No está el trabajo hecho pero se ha dado un paso de gigante, es una victoria gloriosa y que llega en el momento más oportuno. Noche histórica. Pere Milla y Kike García certificaron una de las victorias más importantes y celebradas de los últimos años, sí el triunfo llegó cuando más falta hacía, cuando más dramática era la situación. Manolo González agitó el equipo e introdujo a Riedel y Antoniu Roca, éste último la gran novedad en el once inicial, para suplir las bajas de los sancionados Calero y Dolan, mientras que Roberto fue el ‘9’ de salida.

El duelo arrancó intenso y el Espanyol salió mordiendo, dejando claro que se jugaba la vida. Y pronto Antoniu Roca, muy eléctrico, avisó con un buen disparo (8’). Y tras unos primeros minutos de acoso local, el duelo se equilibró y el Athletic, sin complicarse mucho la vida, llevaba peligro cada vez que acechaba a Dmitrovic. Berenguer dio un pequeño susto (13’) pero poco a poco, las ocasiones fueron blanquiazules.
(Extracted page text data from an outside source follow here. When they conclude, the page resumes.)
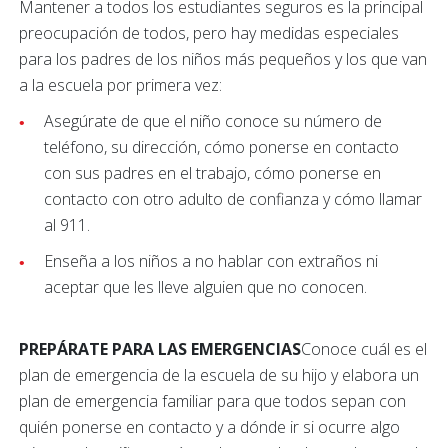
Mantener a todos los estudiantes seguros es la principal
preocupación de todos, pero hay medidas especiales
para los padres de los niños más pequeños y los que van
a la escuela por primera vez:
Asegúrate de que el niño conoce su número de
teléfono, su dirección, cómo ponerse en contacto
con sus padres en el trabajo, cómo ponerse en
contacto con otro adulto de confianza y cómo llamar
al 911.
Enseña a los niños a no hablar con extraños ni
aceptar que les lleve alguien que no conocen.
PREPÁRATE PARA LAS EMERGENCIAS
Conoce cuál es el
plan de emergencia de la escuela de su hijo y elabora un
plan de emergencia familiar para que todos sepan con
quién ponerse en contacto y a dónde ir si ocurre algo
Romero, sobretodo, con un obús que obligó a lucirse a Unai Simón (20’), y también Edu Expósito, con un par de chuts lejanos, y un buen taconazo de Roberto, fueron el balance de un Espanyol que llevó peligro pero que le faltó colmillo para ‘matar’. Y en la recta final antes del descanso, fue el Athletic el que pudo avanzarse, pero la madera se interpuso. En el 39’ una jugada embarullada acabó con un balón que escupió el travesaño sin que los leones fusilaran. Pero la más venenosa se dio en la última jugada antes del pitido para acabar el primer acto.

Unai Gómez estrelló en el palo un disparo a bocajarro, parándose el corazón de una afición perica que sufría lo que no estaba escrito viendo que el duelo estaba muy abierto y que a los de Manolo la puntería les seguía fallando. En la reanudación, ninguno de los dos entrenadores movió fichas, aunque las piernas y los nervios empezaron pronto a hacer mella en los blanquiazules. Y los errores en pases fáciles, las imprecisiones y perder algunos duelos directos empezaban a hacer daño a un Espanyol intenso pero obtuso en fases del juego. No le gustaba a Manolo lo que estaba viendo y cambió de una tacada a los dos extremos, dando entrada a Jofre y a Pere Milla.

Movió fichas también Ernesto Valverde, dosificando fuerzas y sentando a Iñaki Williams y Galarreta. El Espanyol achuchaba pero le faltaba lucidez para poner en aprietos a Unai Simón. Y los nervios empezaban a hacer daño en el césped y en la grada, con una hinchada sobresaliente que se dejaba la garganta. Miedo, mucho miedo.

Hasta que apareció Pere Milla para hacer estallar el estadio. Corría el minuto 70 y Pere Milla recibió un balón de Carlos Romeo con música y de primeras, disparó con el corazón, con todo, para batir al portero del Athletic y poner en ventaja al Espanyol. La grada explotó como hacia muchos meses que no se veía. El Athletic acusó el mazazo del gol y le costó levantarse, mientras que los pericos intentaban buscar el segundo para sentenciar el duelo y no acabar sufriendo.

Pero se padeció y de qué manera pues los leones tuvieron el empate en el 81’ a disparo de Nico Serrano pero entre Dmitrovic y el palo no cayó el tanto vasco. Los marcapasos se dispararon en varias ocasiones en la grada, rezando todo lo que sabían para que el partido acabara pronto y los tres puntos se quedaran en Barcelona. Manolo dio entrada a Terrats y Kike García, oxígeno en vena para tener el balón pues el empate planeó hasta el último suspiro. Pero Kike García se encargó de llevar la calma en el 90’ con un golazo marca del obrero para llevar al éxtasis al Espanyol y a una afición que disfrutó una noche grande, otra noche histórica.

El Espanyol dio un golpe en la mesa a costa de un Athletic que ve como sus últimos cartuchos europeos se les escapan de las manos tras el tropiezo en un coliseo perico que fue una noche más, una bombonera que también participó en los goles. Noche histórica.